Bayern Munich star Thomas Müller has admitted that the wages paid paid in the Premier League are very "tempting" for the footballers, following the huge speculations linking with a move to Manchester United during the summer transfer window. Having coached him during his time at the Bungesliga giants, Louis van Gaal was reportedly likely to reunite with him at Old Trafford to make him the leader of his attack following the departures of Ángel Di María, Radamel Falcao and Robin Van Persie.
The German newspaper Bild claimed during the summer that the Premier League giants launched a €100m (£74m) bid to make Müller their marquee signing of the summer. Bayern Munich chief executive Karl-Heinz Rummenigge recently appeared to confirm the United interest in the player but warning them to make a new proposal – having previously admitted the Bundesliga giants rejected a huge bid for the forward from an unnamed club.

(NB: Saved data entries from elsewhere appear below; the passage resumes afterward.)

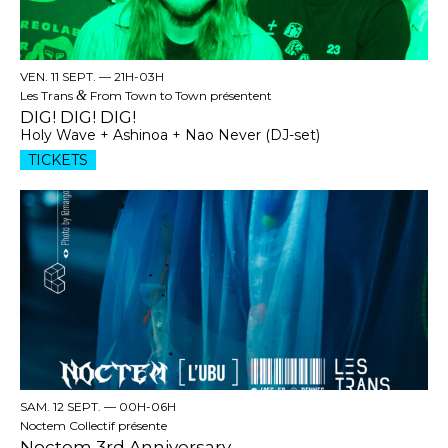
VEN. 11 SEPT. —
21H-03H
Les Trans
&
From Town to Town présentent
DIG! DIG! DIG!
Holy Wave + Ashinoa + Nao Never (DJ-set)
TICKETS
SAM. 12 SEPT. —
00H-06H
Noctem Collectif présente
Noctem 3rd Anniversary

"I am not a banker. We are a football club. That is why we never even considered selling Thomas Müller," Rummenigge said recently as quoted as saying by ESPN. "I told my colleagues at Manchester United: 'I cannot close down my email account, but you no longer need to send me anything. It is useless.' He's under contract for another four years. He'll stay – no matter what is offered. There is no price I would even start considering it."
United eventually turned their attention to Anthony Martial on deadline day, due to the Bundesliga giant's refusal to negotiate his departure. But Müller has now reopened the speculations over a future move to the Premier League after admitting it would be 'hypocrisy' to say that the wages paid in England do not tempt him.
"In the end, we should not forget that playing football is our job," he said during an interview with Die Welt. "So people should accept that wages will always play a role in a player's decision-making. Of course, the wages that are being paid in the Premier League are very tempting. It would be hypocrisy to deny that.
"You have to look at the complete package to determine whether something is right for you. What's good for you one day will not necessarily still be good for you the day after.
"I know that a lot of German clubs are unhappy with the Premier League clubs' spending, but I think it is something good for all clubs in the end. It can only be a good thing for football when clubs invest so much money."